While Grace was there on the island—with them, but not quite among them—Martha was vacationing with her own mother a hundred miles away as the crow flies, due north in Naples, Florida. Pauline would have been hysterical if she knew about that, so Ernest figured it was better not to inform her. One day after Grace left town, Ernest sauntered over to the P&O ferry bound for Havana. As far as Pauline was concerned, Ernest was just going off on another fishing excursion. In Ernest’s mind, this trip was going to be more permanent. He and Martha had made plans for her to join him in Cuba. Without telling Pauline in so many words, Ernest had left the house in Key West for good.
PART FOUR
HEMINGWAY AND GELLHORN
Chapter Twenty-four
When he reached Havana Ernest rented rooms in two different hotels: one on the fourth floor of the Ambos Mundos, his favorite trysting place years earlier with Jane Mason, where he holed up to start his new book, and the second room in the SevillaBiltmore with a stock of provisions—a large ham, sausages, bread— where he slept. As he explained to Max Perkins a couple of months later, the only way he could get any privacy was to “tell everybody you live in one hotel and live in another. When they locate you, move to the country.”
Ernest spent the next five weeks there, cutting back on his drinking, writing furiously every day, exercising regularly, and trimming his weight back under two hundred pounds.
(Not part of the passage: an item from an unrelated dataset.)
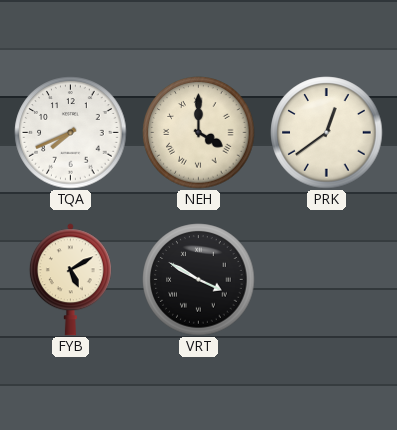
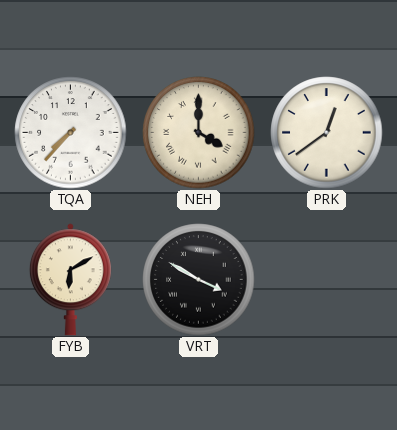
TQA: 7:41 -> 7:37
FYB: 5:10 -> 6:10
Martha claimed that she joined him in Havana as early as February 18, while others said she didn’t get there until April. But it appears unlikely that both of them would have put up with such a lengthy separation. Each couldn’t wait to put their affair on a more permanent footing. More than likely, the earlier date is the correct one. In the mornings, they ambled together over to the Ambos Mundos to pick up their mail and then went about their business. Ernest quickly lost himself in his story about the Spanish Civil War. The book developed its own momentum. It fairly exploded out of him as he channeled it onto the reams of blank paper stacked in front of his typewriter. The novel flowed like a rushing river. Ernest hadn’t written with this kind of passion in years. He knew it was going to be good—far better than good, the best he had ever written. He worked surely and rapidly, a man possessed.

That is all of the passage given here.